By Tim Binnall
In a rather stunning development over the weekend, Forrest Fenn announced that the treasure he had hidden in the Rocky Mountains a decade ago has finally been found. The eccentric art dealer revealed to the Santa Fe New Mexican on Sunday that a man "from back East" had located the cache of gold, jewels, and rare artifacts "a few days ago." Fenn told the newspaper that he confirmed the discovery when the individual, whom he declined to name at their request, sent him a picture of the unearthed prize, which he did not share with the newspaper.
The remarkable turn of events brings to a close a nearly decade long hunt for Fenn's Treasure which kicked off back in late 2010 with the release of his memoir The Thrill of the Chase, wherein he detailed how he had hidden a chest stuffed with riches somewhere in the Rocky Mountains and left clues to its whereabouts in a poem found in the book. Over the next ten years, the audacious stunt took on a life of its own with hundreds of thousands of people participating in the search by way of vibrant online communities and countless on-the-ground expeditions.
In recent times, the treasure has been the source of considerable controversy as at least five people perished while in pursuit of the riches. This tragic toll led to more than one attempt by law enforcement officials to convince Fenn to call off the hunt, but he repeatedly refused to do so. Beyond the unfortunate individuals who lost their lives, numerous people have also needed to be rescued during ill-prepared searches of the treasure over the years. Meanwhile, Fenn was targeted by bold burglars, strange stalkers, and odd lawsuits.
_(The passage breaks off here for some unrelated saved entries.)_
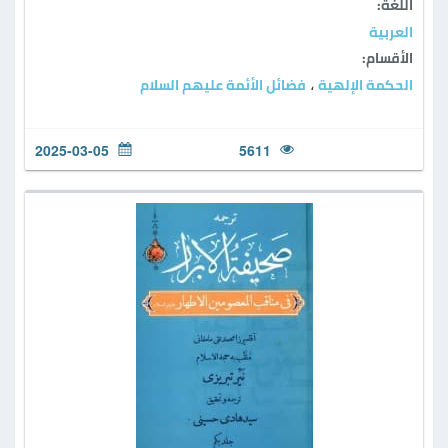
اللغة:
العربية
الأقسام:
الحكمة الإلهية
فضائل الأئمة عليهم السلام
،
2025-03-05
5611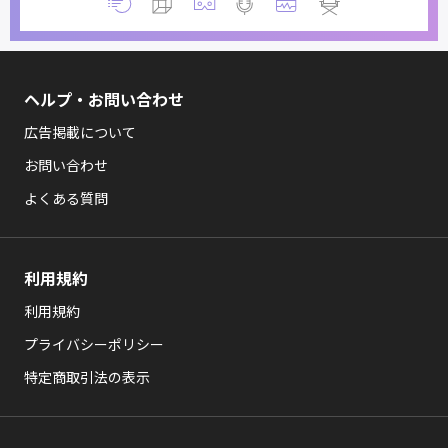
ヘルプ・お問い合わせ
広告掲載について
お問い合わせ
よくある質問
利用規約
利用規約
プライバシーポリシー
特定商取引法の表示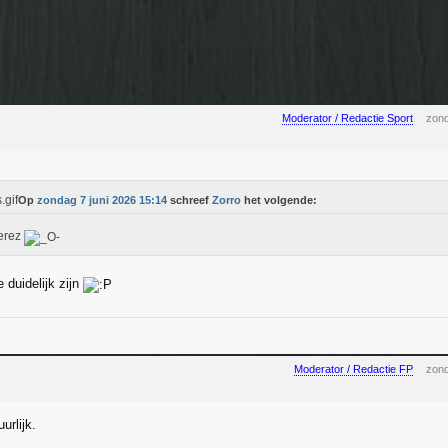
Moderator / Redactie Sport
zond
Op
zondag 7 juni 2026 15:14
schreef
Zorro
het volgende:
erez
 duidelijk zijn
Moderator / Redactie FP
zond
urlijk.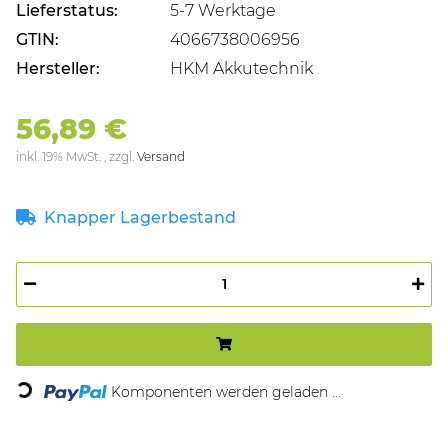
Lieferstatus:
5-7 Werktage
GTIN:
4066738006956
Hersteller:
HKM Akkutechnik
56,89 €
inkl. 19% MwSt. , zzgl.
Versand
Knapper Lagerbestand
Komponenten werden geladen ...
Loading...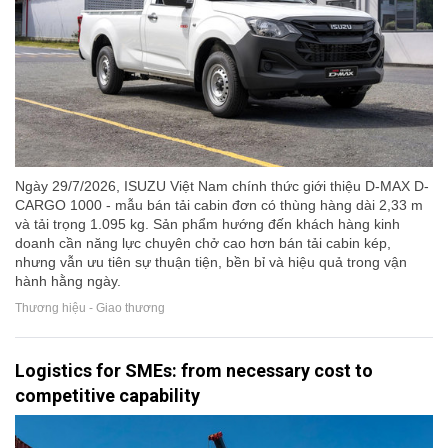
Ngày 29/7/2026, ISUZU Việt Nam chính thức giới thiệu D-MAX D-
CARGO 1000 - mẫu bán tải cabin đơn có thùng hàng dài 2,33 m
và tải trọng 1.095 kg. Sản phẩm hướng đến khách hàng kinh
doanh cần năng lực chuyên chở cao hơn bán tải cabin kép,
nhưng vẫn ưu tiên sự thuận tiện, bền bỉ và hiệu quả trong vận
hành hằng ngày.
Thương hiệu - Giao thương
Logistics for SMEs: from necessary cost to
competitive capability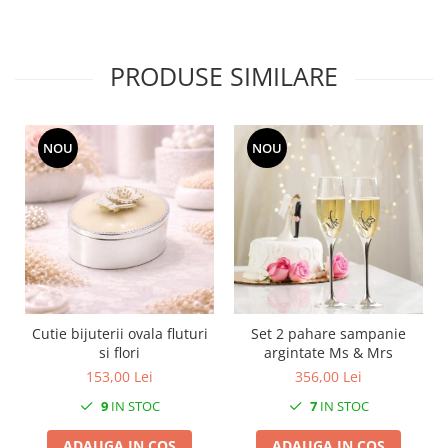
MORRIS&AMP;CO
KINGSLEY
SERENDIPITY GOLD
PRODUSE SIMILARE
SERENDIPITY PLATINUM
CHELSEA
MEDICEA
NOU
NOU
CELESTIAL
PATCHWORK WILLOW
BLUE LILY
HIBISCUS
SWAN
FLORENTINE TURQUOISE
ANTHEMION GREY
Cutie bijuterii ovala fluturi
Set 2 pahare sampanie
si flori
argintate Ms & Mrs
ORCHARD
153,00 Lei
356,00 Lei
CREATURES OF CURIOSITY
JARDIN
9
IN STOC
7
IN STOC
RENAISSANCE RED
ADAUGA IN COS
ADAUGA IN COS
For the thousands upon thousands of people who have pondered the mystery of where the treasure was hidden, the events of this weekend are undoubtedly bittersweet and that emotion was seemingly shared by Fenn, himself, when he was asked about the hunt having coming to an end. "I feel halfway kind of glad, halfway kind of sad," he mused, "because the chase is over." While that appears to be the case, there is still quite a bit of uncertainty attached to the tale of Fenn's riches.
In a statement released over the weekend, the art dealer provided a bit more detail regarding the discovery, offering the vague explanation that the treasure was located "under a canopy of stars in the lush, forested vegetation of the Rocky Mountains and had not moved from the spot where I hid it more than 10 years ago." Fenn went on to write that "at this time, it is up to the finder to reveal the final resting place of the treasure. That is part of the privilege of finding the treasure chest. If he chooses not to reveal the location, the secret spot may remain shrouded in mystery." As such, it's entirely possible that we might never know who found the riches nor where they were buried.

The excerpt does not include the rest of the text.